**** Extracted entries ****

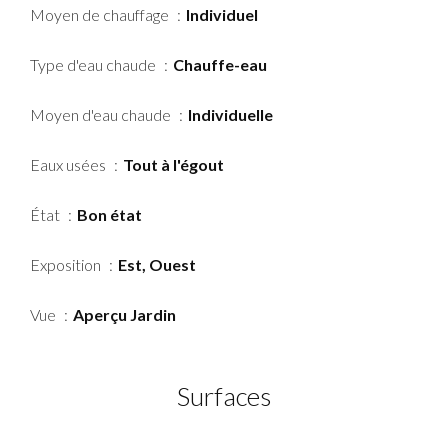
Moyen de chauffage
Individuel
Type d'eau chaude
Chauffe-eau
Moyen d'eau chaude
Individuelle
Eaux usées
Tout à l'égout
État
Bon état
Exposition
Est, Ouest
Vue
Aperçu Jardin
Surfaces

****

**Exercise requirements**
The complete set of records should be written out again, pictures excluded.

**Reply**
Moyen de chauffage
Individuel
Type d'eau chaude
Chauffe-eau
Moyen d'eau chaude
Individuelle
Eaux usées
Tout à l'égout
État
Bon état
Exposition
Est, Ouest
Vue
Aperçu Jardin
Surfaces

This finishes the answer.